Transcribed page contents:
# # #

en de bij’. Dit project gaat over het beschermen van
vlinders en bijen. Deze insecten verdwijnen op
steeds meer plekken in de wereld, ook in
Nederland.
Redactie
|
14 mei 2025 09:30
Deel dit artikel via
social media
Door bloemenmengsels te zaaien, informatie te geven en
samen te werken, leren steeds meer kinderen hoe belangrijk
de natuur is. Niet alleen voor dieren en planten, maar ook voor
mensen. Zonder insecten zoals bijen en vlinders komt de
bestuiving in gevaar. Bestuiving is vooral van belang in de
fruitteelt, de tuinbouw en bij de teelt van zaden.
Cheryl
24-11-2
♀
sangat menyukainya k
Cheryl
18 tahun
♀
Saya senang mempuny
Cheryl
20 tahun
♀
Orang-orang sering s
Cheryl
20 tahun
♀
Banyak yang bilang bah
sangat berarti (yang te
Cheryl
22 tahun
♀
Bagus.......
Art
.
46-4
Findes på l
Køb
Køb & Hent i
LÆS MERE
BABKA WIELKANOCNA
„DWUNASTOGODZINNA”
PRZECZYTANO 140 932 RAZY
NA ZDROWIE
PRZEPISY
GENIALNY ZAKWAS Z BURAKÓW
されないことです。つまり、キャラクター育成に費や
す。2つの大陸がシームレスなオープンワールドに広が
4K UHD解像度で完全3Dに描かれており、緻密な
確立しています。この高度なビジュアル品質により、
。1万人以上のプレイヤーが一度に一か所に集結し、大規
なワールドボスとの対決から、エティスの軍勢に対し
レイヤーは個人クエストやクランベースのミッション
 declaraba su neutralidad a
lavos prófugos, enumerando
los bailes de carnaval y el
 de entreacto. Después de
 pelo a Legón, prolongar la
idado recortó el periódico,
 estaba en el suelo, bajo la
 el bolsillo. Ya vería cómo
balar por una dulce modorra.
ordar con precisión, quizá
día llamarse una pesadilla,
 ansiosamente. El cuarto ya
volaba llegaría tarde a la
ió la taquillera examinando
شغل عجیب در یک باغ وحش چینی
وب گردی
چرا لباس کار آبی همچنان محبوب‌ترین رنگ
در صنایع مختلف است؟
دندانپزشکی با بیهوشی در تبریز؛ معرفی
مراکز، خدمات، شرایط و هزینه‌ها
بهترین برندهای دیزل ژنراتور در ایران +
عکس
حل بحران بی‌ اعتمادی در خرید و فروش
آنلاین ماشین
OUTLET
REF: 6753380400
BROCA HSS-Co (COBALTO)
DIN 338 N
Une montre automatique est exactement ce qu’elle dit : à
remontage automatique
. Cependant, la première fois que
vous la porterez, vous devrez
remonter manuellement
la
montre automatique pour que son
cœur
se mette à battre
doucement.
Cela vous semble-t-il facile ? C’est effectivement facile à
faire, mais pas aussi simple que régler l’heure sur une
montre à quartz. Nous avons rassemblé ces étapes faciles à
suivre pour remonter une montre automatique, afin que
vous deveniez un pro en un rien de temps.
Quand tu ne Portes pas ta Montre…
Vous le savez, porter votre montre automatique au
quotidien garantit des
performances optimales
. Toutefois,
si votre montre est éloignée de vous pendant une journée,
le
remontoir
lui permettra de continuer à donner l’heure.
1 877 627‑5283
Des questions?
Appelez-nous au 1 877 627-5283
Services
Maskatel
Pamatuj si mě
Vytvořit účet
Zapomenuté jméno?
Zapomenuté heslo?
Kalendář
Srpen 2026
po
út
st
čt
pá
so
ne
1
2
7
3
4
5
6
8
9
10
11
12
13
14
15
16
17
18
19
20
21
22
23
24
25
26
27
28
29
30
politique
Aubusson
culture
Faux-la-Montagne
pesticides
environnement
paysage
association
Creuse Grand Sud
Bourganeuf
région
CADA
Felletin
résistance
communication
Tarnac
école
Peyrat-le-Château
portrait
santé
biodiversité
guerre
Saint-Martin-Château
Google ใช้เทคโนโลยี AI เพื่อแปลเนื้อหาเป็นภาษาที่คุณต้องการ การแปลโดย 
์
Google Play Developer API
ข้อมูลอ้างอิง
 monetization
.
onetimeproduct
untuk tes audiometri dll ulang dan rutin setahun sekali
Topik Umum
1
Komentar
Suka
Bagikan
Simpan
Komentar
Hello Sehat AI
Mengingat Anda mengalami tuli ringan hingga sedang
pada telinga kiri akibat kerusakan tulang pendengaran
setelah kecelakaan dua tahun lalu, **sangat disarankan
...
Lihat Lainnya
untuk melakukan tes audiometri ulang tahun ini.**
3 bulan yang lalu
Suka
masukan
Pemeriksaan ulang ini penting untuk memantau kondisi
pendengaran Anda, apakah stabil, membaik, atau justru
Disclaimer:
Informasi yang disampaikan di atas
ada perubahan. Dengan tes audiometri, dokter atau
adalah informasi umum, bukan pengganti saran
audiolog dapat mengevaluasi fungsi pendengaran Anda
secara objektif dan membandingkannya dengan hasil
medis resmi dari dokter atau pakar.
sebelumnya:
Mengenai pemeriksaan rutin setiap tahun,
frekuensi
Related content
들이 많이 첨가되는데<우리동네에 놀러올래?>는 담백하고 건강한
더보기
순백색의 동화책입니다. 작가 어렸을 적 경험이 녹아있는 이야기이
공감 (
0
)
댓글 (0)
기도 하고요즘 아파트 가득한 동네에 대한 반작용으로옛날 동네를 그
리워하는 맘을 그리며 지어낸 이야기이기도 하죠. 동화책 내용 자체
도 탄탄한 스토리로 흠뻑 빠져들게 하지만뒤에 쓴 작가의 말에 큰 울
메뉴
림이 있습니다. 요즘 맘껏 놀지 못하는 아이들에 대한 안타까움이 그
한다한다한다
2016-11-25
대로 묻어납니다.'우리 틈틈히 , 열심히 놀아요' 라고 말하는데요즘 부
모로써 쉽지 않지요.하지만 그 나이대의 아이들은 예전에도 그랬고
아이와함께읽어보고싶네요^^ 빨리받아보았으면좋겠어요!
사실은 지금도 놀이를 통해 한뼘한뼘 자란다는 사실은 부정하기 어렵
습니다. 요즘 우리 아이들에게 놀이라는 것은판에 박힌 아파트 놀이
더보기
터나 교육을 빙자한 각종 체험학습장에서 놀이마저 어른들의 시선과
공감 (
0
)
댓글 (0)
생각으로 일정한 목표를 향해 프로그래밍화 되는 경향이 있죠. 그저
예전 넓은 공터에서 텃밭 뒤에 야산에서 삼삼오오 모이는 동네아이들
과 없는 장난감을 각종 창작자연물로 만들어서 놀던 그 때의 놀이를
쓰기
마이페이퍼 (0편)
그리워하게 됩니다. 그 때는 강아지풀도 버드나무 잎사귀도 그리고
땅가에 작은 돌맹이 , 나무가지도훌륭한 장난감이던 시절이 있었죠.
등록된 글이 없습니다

# # #

**About this exercise**
In the records above, locate the line that contains "습니다. 요즘 우리 아이들에게 놀이라는 것은판에 박힌 아파트 놀이". Repeat it and every line after it, exactly, and nothing else.

**Exercise solution**
습니다. 요즘 우리 아이들에게 놀이라는 것은판에 박힌 아파트 놀이
더보기
터나 교육을 빙자한 각종 체험학습장에서 놀이마저 어른들의 시선과
공감 (
0
)
댓글 (0)
생각으로 일정한 목표를 향해 프로그래밍화 되는 경향이 있죠. 그저
예전 넓은 공터에서 텃밭 뒤에 야산에서 삼삼오오 모이는 동네아이들
과 없는 장난감을 각종 창작자연물로 만들어서 놀던 그 때의 놀이를
쓰기
마이페이퍼 (0편)
그리워하게 됩니다. 그 때는 강아지풀도 버드나무 잎사귀도 그리고
땅가에 작은 돌맹이 , 나무가지도훌륭한 장난감이던 시절이 있었죠.
등록된 글이 없습니다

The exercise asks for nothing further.